Created attachment 10068 [details] Patch to fix the scalability bug in PMIx Hello Yesterday we discovered a performance bug with the scalability of one of the PMIx initialization steps. It is causing a delay in processes launch of multiple minutes order. I'd really like to get it into 19.x. I understand though that seems like a big change. To extensively test this modification we created a standalone POC code: https://github.com/artpol84/poc/tree/master/slurm/pmix_proc_map This code generates 3 types of process-node mappings: by-core, by-node (round-robin) and random. Then we generate the mapping and parse it back to verify the correctness. The new algorithm takes orders of milliseconds to generate mapping for 4K nodes as opposed to minutes with the original one.
Hey Artem - We'll look into this further later this week. 19.05rc1 is due out this afternoon, but this does seem like a good idea to fix in 19.05 if we can. For the O(N^3) calculation - it looks like the successive strlen() calls hiding within the xstrfmtcat() calls are at least part of the issue?
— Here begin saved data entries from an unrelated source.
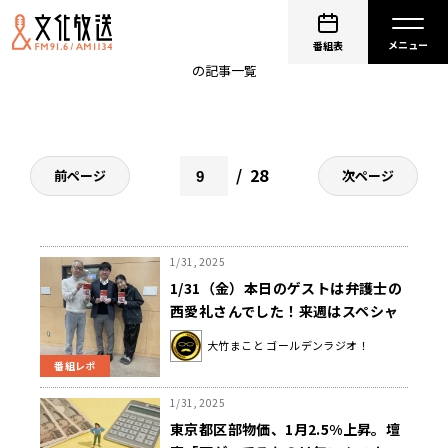
青木理
番組表
の記事一覧
28
前ページ
次ページ
1/31, 2025
1/31（金）本日のゲストは弁護士の
西愛礼さんでした！来週はスペシャ
ルウィークです！
大竹まこと ゴールデンラジオ！
番組レポ
1/31, 2025
東京都区部物価、1月2.5%上昇。壇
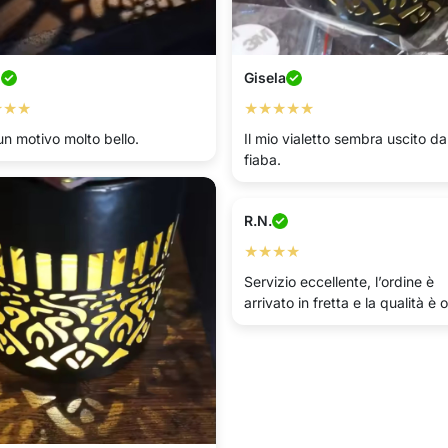
o
Gisela
★★★
★★★★★
un motivo molto bello.
Il mio vialetto sembra uscito d
fiaba.
R.N.
★★★★
Servizio eccellente, l’ordine è
arrivato in fretta e la qualità è 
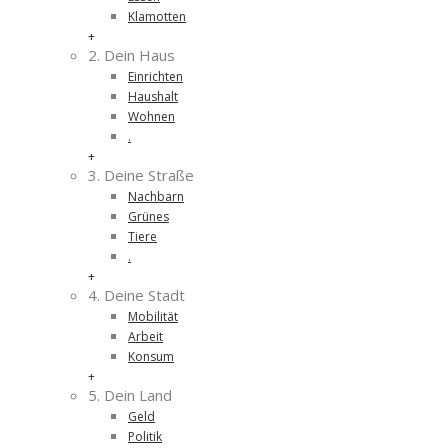
Klamotten
+
2. Dein Haus
Einrichten
Haushalt
Wohnen
.
+
3. Deine Straße
Nachbarn
Grünes
Tiere
.
+
4. Deine Stadt
Mobilität
Arbeit
Konsum
+
5. Dein Land
Geld
Politik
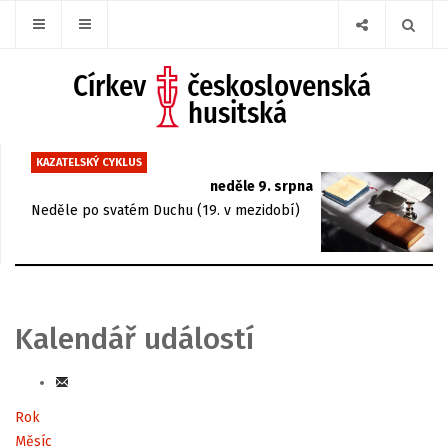
KAZATELSKÝ CYKLUS
neděle 9. srpna
Neděle po svatém Duchu (19. v mezidobí)
Kalendář událostí
Rok
Měsíc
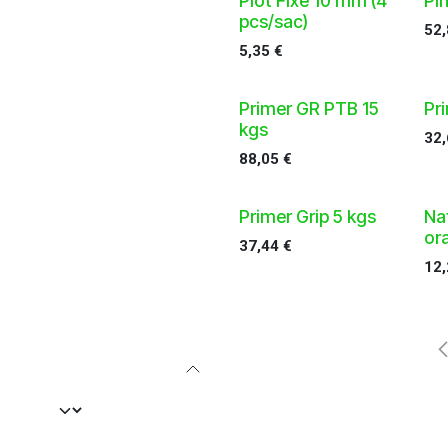
Plot Fixe 10 mm (4
Pin
pcs/sac)
52
5,35
€
Primer GR PTB 15
Pr
kgs
32
88,05
€
Primer Grip 5 kgs
Na
or
37,44
€
12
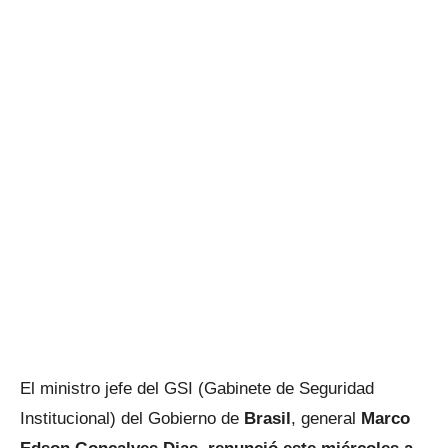
El ministro jefe del GSI (Gabinete de Seguridad
Institucional) del Gobierno de
Brasil
, general
Marco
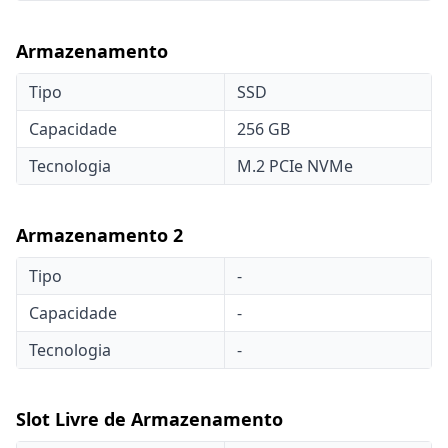
Armazenamento
Tipo
SSD
Capacidade
256 GB
Tecnologia
M.2 PCIe NVMe
Armazenamento 2
Tipo
-
Capacidade
-
Tecnologia
-
Slot Livre de Armazenamento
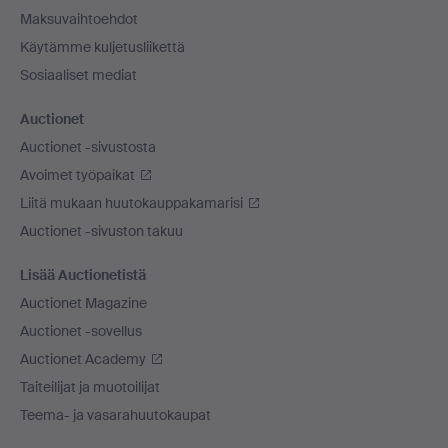
Maksuvaihtoehdot
Käytämme kuljetusliikettä
Sosiaaliset mediat
Auctionet
Auctionet -sivustosta
Avoimet työpaikat
Liitä mukaan huutokauppakamarisi
Auctionet -sivuston takuu
Lisää Auctionetistä
Auctionet Magazine
Auctionet -sovellus
Auctionet Academy
Taiteilijat ja muotoilijat
Teema- ja vasarahuutokaupat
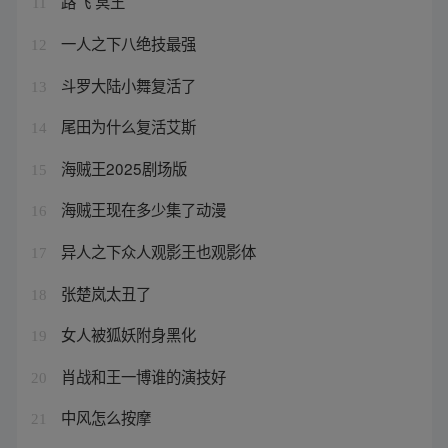
路飞 冥王
11
一人之下八绝技最强
12
斗罗大陆小舞复活了
13
尾田为什么复活艾斯
14
海贼王2025剧场版
15
海贼王现在多少集了动漫
16
异人之下众人观影王也观影体
17
张楚岚太丑了
18
女人被狐妖附身黑化
19
肖战和王一博谁的演技好
20
中风怎么按摩
21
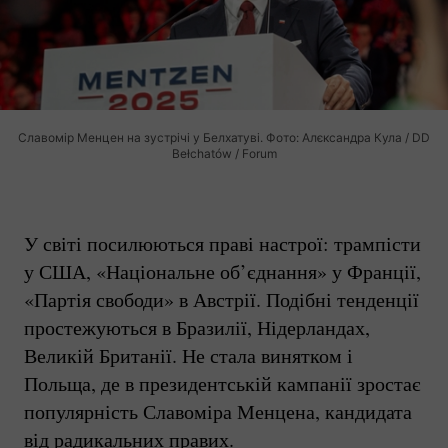
Славомір Менцен на зустрічі у Белхатуві. Фото: Алєксандра Кула / DD
Bełchatów / Forum
У світі посилюються праві настрої: трампісти
у США, «Національне об’єднання» у Франції,
«Партія свободи» в Австрії. Подібні тенденції
простежуються в Бразилії, Нідерландах,
Великій Британії. Не стала винятком і
Польща, де в президентській кампанії зростає
популярність Славоміра Менцена, кандидата
від радикальних правих.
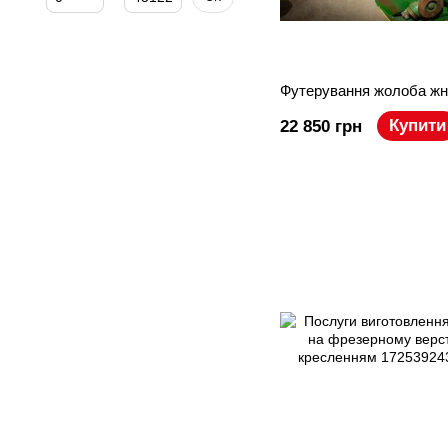
Футерування жолоба жн
Купити
22 850 грн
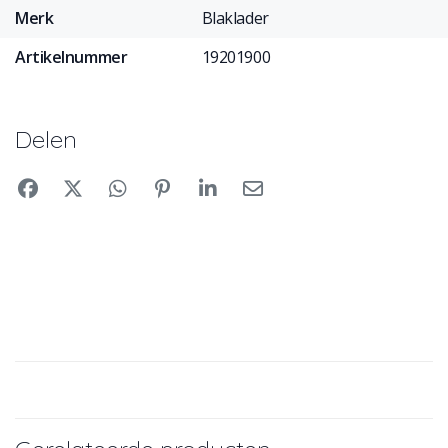
Merk
Blaklader
Artikelnummer
19201900
Delen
I'm wondering if it'd be better to add/modify some of the xstring calls to provide something akin to what the new macro is doing instead so this could be used elsewhere - I'm guessing there are other loops constructing strings that would benefit from similar cleanup as well. - Tim
Hi, Tim In the original implementation I spot the following issues: 1. O(n^2) number of iterations in the algo itself (n - number of nodes) 2. mallocing overhead In the original algorithm call xstrfmtcat for each integer and for each comma (twice per each process) 2.1 xstrfmtcat is calling _xstrdup_vprintf: https://github.com/SchedMD/slurm/blob/master/src/common/xstring.c#L273 I haven't explicitly measured the overhead of this, but it might be pretty substantial. 2.2 makespace called by xstrcat re-allocates in 64-byte chunks. https://github.com/SchedMD/slurm/blob/6a9696214095a4003e28532bb8e84d16e494cd5f/src/common/xstring.c#L64 In my case, it was a MB-level string so required ~15000 reallocs that I believe were the main performance killers. 3. The strcat was inefficient there because of strlen as you pointed out. As string is growing we spend more and more time looking for the end of the string. So I solved those issues in 2 steps: 1. I used service structures to reduce the number of steps required to retrieve required data from O(n^2) down to O(n) with fixed amount of mallocs there. 2. I'm creating a buffer that is enough to hold the final string at the beginning of the algorithm so we have 1 malloc as opposed to 2xNumber-of-procs. BTW in my standalone POC we evaluated the accuracy of this estimation (it prints it out) and it looks that for big systems there will be ~3% of space wasted which is pretty good: ]$ for i in 10 100 1000 10000 100000 1000000 10000000 100000000 1000000000; do echo -e $i: `./main $i 40 core`; done 10: used size=1489, allocated size=1611 (diff=7.57%) 100: used size=18889, allocated size=20101 (diff=6.03%) 1000: used size=228889, allocated size=241001 (diff=5.03%) 10000: used size=2688889, allocated size=2810001 (diff=4.31%) 100000: used size=30888889, allocated size=32100001 (diff=3.77%) 1000000: used size=348888889, allocated size=361000001 (diff=3.35%) 10000000: used size=3888888889, allocated size=4010000001 (diff=3.02%) To be honest when I started re-writing I haven't tried to use xstr... as I assumed that they might not work. I agree we can think about improving the xstr interface as a whole. Though I'd prefer to do it incrementally and merge this patch that I have tested and later replacing sprintf with xstr alternative optimized for what we do here. I also would like to avoid any micro-mallocs on the code path (like _xstrdup_vprintf in xstrfmtcat)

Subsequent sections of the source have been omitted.